The most recent development in the Navajo Nation v. Urban Outfitters case came by way of a federal judge in New Mexico clearing the way for the Navajo Nation to seek millions of dollars in its 2012 lawsuit over the retailer’s use of the “Navajo” name in connection with clothing, jewelry, flasks, and other merchandise.
District Judge Bruce Black ruled on a defense asserted by Urban Outfitters on Thursday, holding that the American tribe did not unreasonably delay a trademark infringement lawsuit, despite the Philadelphia-headquartered hipster retailer’s allegations to the contrary. According to court documents filed by Urban Outfitters, the tribe knew or should have known it has been using the “Navajo” name in connection with an array of goods, including necklaces, jackets, underwear, and flasks, for years (think: since 2001, according to Urban). The retailer alleged that it was prejudiced as a result of such delay; thereby, asserting a laches argument.
Note: If proven, laches, an equitable defense available to defendants (Urban Outfitters in the case at hand) in U.S. trademark infringement suits, can bar some or all of the relief requested by the plaintiff (the Navajo Nation). To establish laches, a defendant must prove that: the plaintiff unreasonably delayed in enforcing its rights; and the delay caused prejudice to the defendant.
According to Judge Black, who shot down the retailer’s defense, there was no evidence anyone legally associated with the Navajo Nation knew the retailer used the tribe’s trademarks until June 2011, at which point the tribe sent a cease and desist letter to Urban Outfitters and followed up with the lawsuit.
“We’re happy with the ruling and hope to resolve the matter expeditiously for the benefit of the Navajo people,” Paul Spruhan, an attorney for the tribe, said Friday.
Court documents do not quantify the amount the Navajo Nation could recover if it’s successful in its lawsuit, but it could amount to millions of dollars dating to 2008. On some claims, the tribe wants all the profits generated from the Navajo-themed sales. On others, it wants $1,000 per day per item, or three times the profit generated by marketing and retail of products using the name.

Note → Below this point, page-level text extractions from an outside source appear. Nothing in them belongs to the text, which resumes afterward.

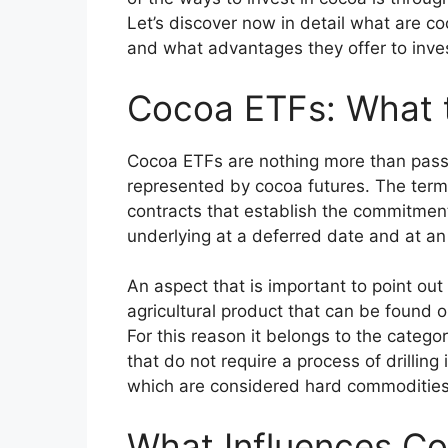
Let’s discover now in detail what are c
and what advantages they offer to inve
Cocoa ETFs: What 
Cocoa ETFs are nothing more than pas
represented by cocoa futures. The term 
contracts that establish the commitment
underlying at a deferred date and at an
An aspect that is important to point out 
agricultural product that can be found o
For this reason it belongs to the catego
that do not require a process of drilling i
which are considered hard commodities
What Influences Co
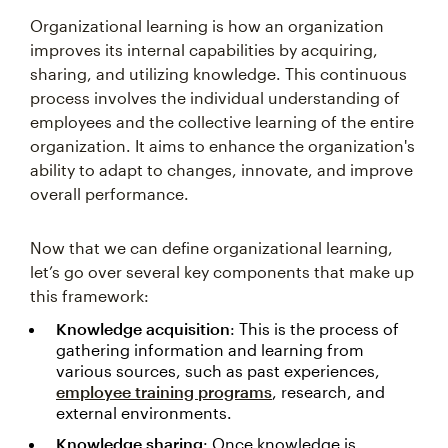
Organizational learning is how an organization
improves its internal capabilities by acquiring,
sharing, and utilizing knowledge. This continuous
process involves the individual understanding of
employees and the collective learning of the entire
organization. It aims to enhance the organization's
ability to adapt to changes, innovate, and improve
overall performance.
Now that we can define organizational learning,
let’s go over several key components that make up
this framework:
Knowledge acquisition
: This is the process of
gathering information and learning from
various sources, such as past experiences,
employee training programs
, research, and
external environments.
Knowledge sharing
: Once knowledge is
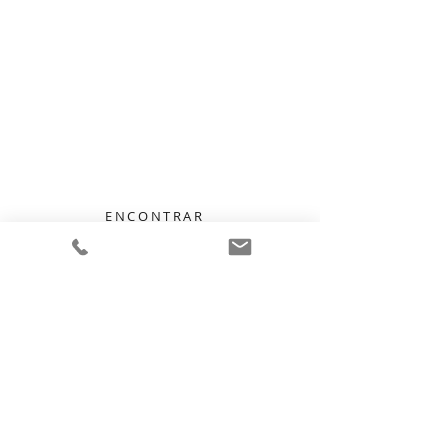
Talk to Us —
We Listen, We Care
ENCONTRAR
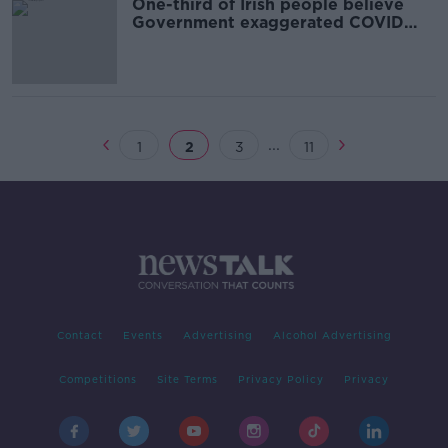
One-third of Irish people believe
Government exaggerated COVID
deaths
...
1
2
3
11
Contact
Events
Advertising
Alcohol Advertising
Competitions
Site Terms
Privacy Policy
Privacy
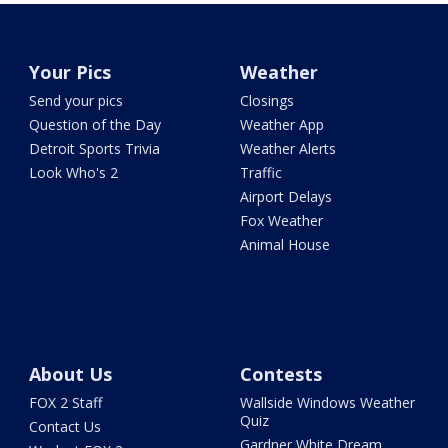
Your Pics
Weather
Send your pics
Closings
Question of the Day
Weather App
Detroit Sports Trivia
Weather Alerts
Look Who's 2
Traffic
Airport Delays
Fox Weather
Animal House
About Us
Contests
FOX 2 Staff
Wallside Windows Weather
Quiz
Contact Us
Gardner White Dream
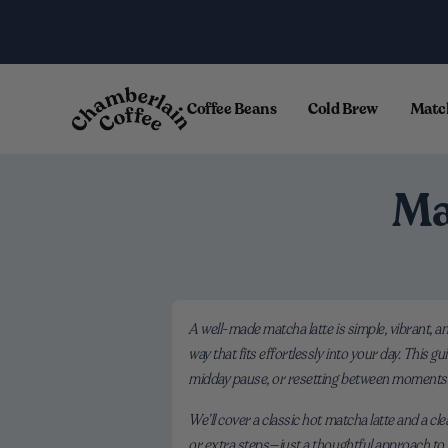
Skip to content
.
Coffee Beans
Cold Brew
Matc
Ma
A well-made matcha latte is simple, vibrant, a
way that fits effortlessly into your day. This 
midday pause, or resetting between moments
We’ll cover a classic hot matcha latte and a cl
or extra steps—just a thoughtful approach to 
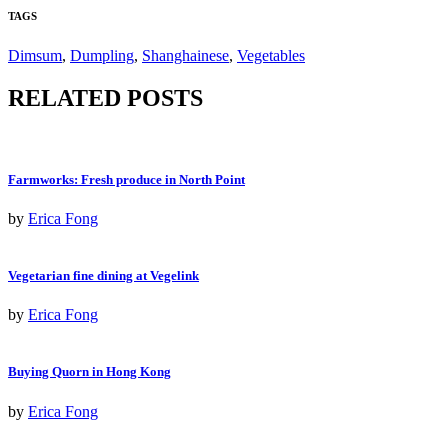
TAGS
Dimsum
,
Dumpling
,
Shanghainese
,
Vegetables
RELATED POSTS
Farmworks: Fresh produce in North Point
by
Erica Fong
Vegetarian fine dining at Vegelink
by
Erica Fong
Buying Quorn in Hong Kong
by
Erica Fong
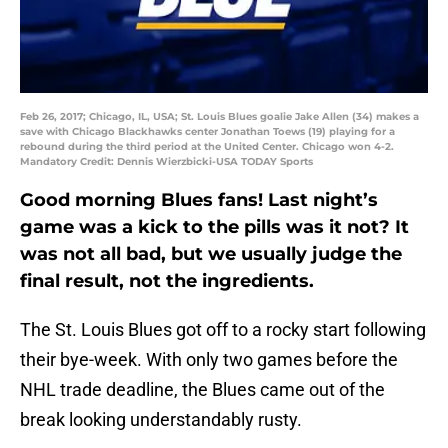
Feb 26, 2017; Chicago, IL, USA; St. Louis Blues goalie Jake Allen (34) makes a
save with Chicago Blackhawks center Jonathan Toews (19) playing for a
rebound during the third period at the United Center. Chicago won 4-2.
Mandatory Credit: Dennis Wierzbicki-USA TODAY Sports
Good morning Blues fans! Last night’s
game was a kick to the pills was it not? It
was not all bad, but we usually judge the
final result, not the ingredients.
The St. Louis Blues got off to a rocky start following
their bye-week. With only two games before the
NHL trade deadline, the Blues came out of the
break looking understandably rusty.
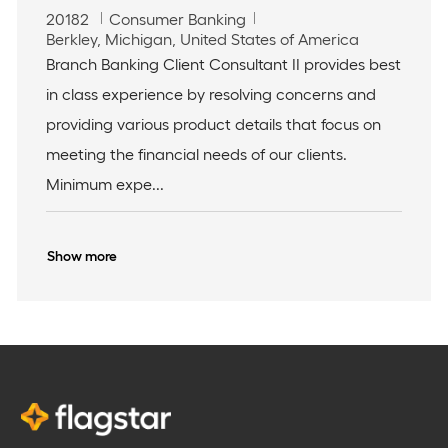
J
C
20182
Consumer Banking
o
L
a
Berkley, Michigan, United States of America
b
o
t
Branch Banking Client Consultant II provides best
I
c
e
in class experience by resolving concerns and
d
a
g
t
o
providing various product details that focus on
i
r
meeting the financial needs of our clients.
o
y
n
Minimum expe...
Show more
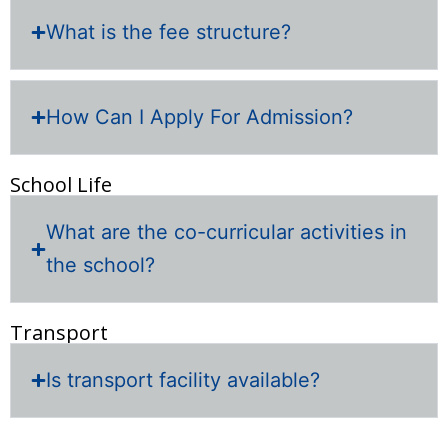
What is the fee structure?
How Can I Apply For Admission?
School Life
What are the co-curricular activities in
the school?
Transport
Is transport facility available?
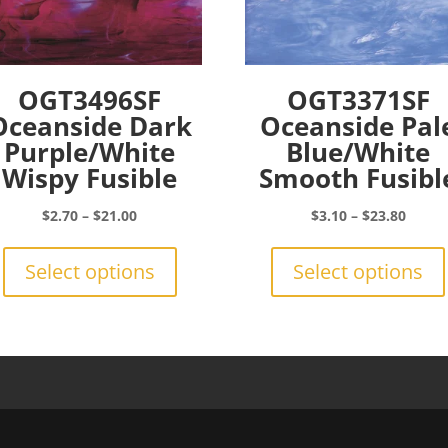
OGT3496SF
OGT3371SF
Oceanside Dark
Oceanside Pal
Purple/White
Blue/White
Wispy Fusible
Smooth Fusibl
Price
Price
$
2.70
–
$
21.00
$
3.10
–
$
23.80
range:
This
range:
$2.70
product
$3.10
Select options
Select options
through
has
throu
$21.00
multiple
$23.8
variants.
The
options
may
be
chosen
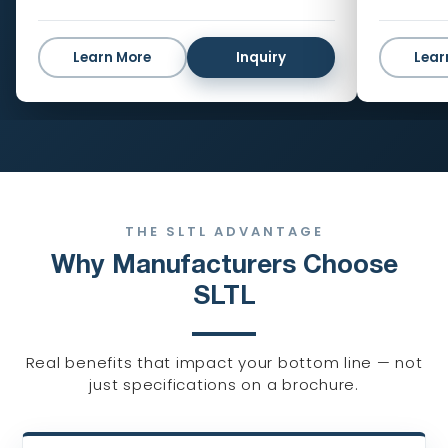
Learn More
Inquiry
Lear
THE SLTL ADVANTAGE
Why Manufacturers Choose
SLTL
Real benefits that impact your bottom line — not
just specifications on a brochure.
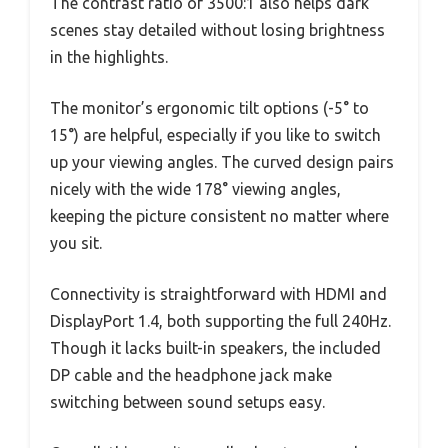
The contrast ratio of 3500:1 also helps dark
scenes stay detailed without losing brightness
in the highlights.
The monitor’s ergonomic tilt options (-5° to
15°) are helpful, especially if you like to switch
up your viewing angles. The curved design pairs
nicely with the wide 178° viewing angles,
keeping the picture consistent no matter where
you sit.
Connectivity is straightforward with HDMI and
DisplayPort 1.4, both supporting the full 240Hz.
Though it lacks built-in speakers, the included
DP cable and the headphone jack make
switching between sound setups easy.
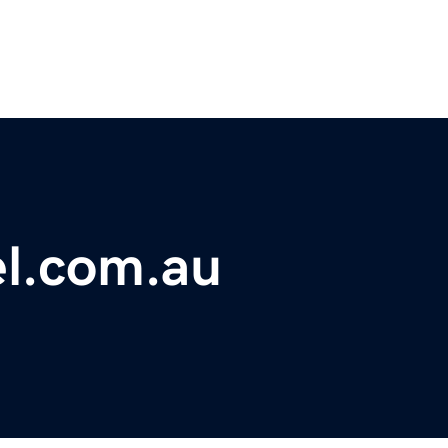
l.com.au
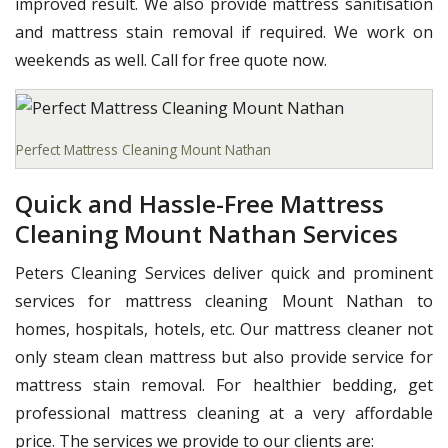
improved result. We also provide mattress sanitisation
and mattress stain removal if required. We work on
weekends as well. Call for free quote now.
Perfect Mattress Cleaning Mount Nathan
Quick and Hassle-Free Mattress
Cleaning Mount Nathan Services
Peters Cleaning Services deliver quick and prominent
services for mattress cleaning Mount Nathan to
homes, hospitals, hotels, etc. Our mattress cleaner not
only steam clean mattress but also provide service for
mattress stain removal. For healthier bedding, get
professional mattress cleaning at a very affordable
price. The services we provide to our clients are:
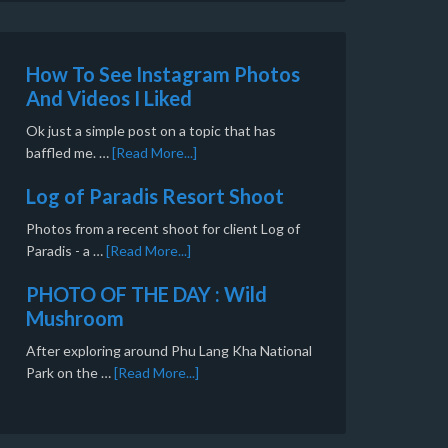
How To See Instagram Photos
And Videos I Liked
Ok just a simple post on a topic that has
baffled me. …
[Read More...]
Log of Paradis Resort Shoot
Photos from a recent shoot for client Log of
Paradis - a …
[Read More...]
PHOTO OF THE DAY : Wild
Mushroom
After exploring around Phu Lang Kha National
Park on the …
[Read More...]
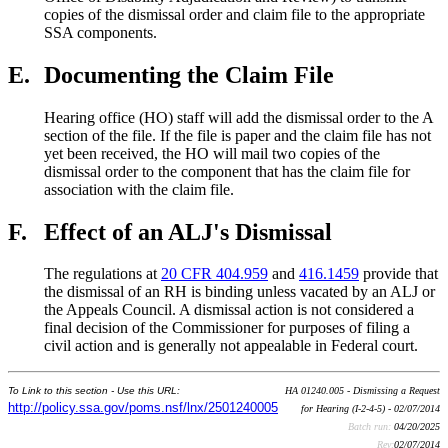
copies of the dismissal order and claim file to the appropriate
SSA components.
E.
Documenting the Claim File
Hearing office (HO) staff will add the dismissal order to the A
section of the file. If the file is paper and the claim file has not
yet been received, the HO will mail two copies of the
dismissal order to the component that has the claim file for
association with the claim file.
F.
Effect of an ALJ's Dismissal
The regulations at
20 CFR 404.959
and
416.1459
provide that
the dismissal of an RH is binding unless vacated by an ALJ or
the Appeals Council. A dismissal action is not considered a
final decision of the Commissioner for purposes of filing a
civil action and is generally not appealable in Federal court.
To Link to this section - Use this URL:
HA 01240.005 - Dismissing a Request
http://policy.ssa.gov/poms.nsf/lnx/2501240005
for Hearing (I-2-4-5) - 02/07/2014
Batch run:
04/20/2025
Rev:
02/07/2014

The Navajo Nation initiated litigation against Urban Outfitters in 2012 stemming from the sale of its “Navajo Hipster Panty” and flasks (among other goods including garments, jewelry, purses, etc.), after Navajo Nation Attorney General, Harrison Tsosie, sent a cease and desist letter to the retailer back in October 2011. Urban Outfitters responded by removing the word “Navajo” from all of its products but failed to do so for its affiliate brands, such as Free People, as well for the goods in its catalogues and outlet stores. As a result, the Navajo Nation filed suit, alleging trademark violations and violations of the federal Indian Arts and Crafts Act.
In its complaint, the Navajo Nation, one of the largest tribal governments of all North American tribes, alleged that Urban Outfitters is guilty of trademark infringement and dilution, as the tribe holds an array of registered marks for the word “Navajo.” As for the claim involving the Indian Arts and Crafts Act of 1990, a federal truth-in-advertising law that prohibits misrepresentation in marketing of American Indian products within the U.S. According to the law, it is illegal to offer or display for sale, or sell any art or craft product in a manner that falsely suggests it is Indian produced, an Indian product, or the product of a particular Indian or Indian Tribe. Put simply, you cannot use the name of an Indian tribe on your non-Indian made product or in connection with your non-Indian made product (if that product is even remotely close to one that may be considered an “art” or “craft”), as such usage will falsely suggest to consumers that it was made by American Indians when its not. Far from receiving a slap on the wrist, businesses found to be in violation of the Act may face civil penalties or can be prosecuted and fined up to one million dollars.
In addition to the Indian Arts and Crafts Act of 1990, the Navajo Nation has approximately ten registered trademarks of its name that cover a wide range of products.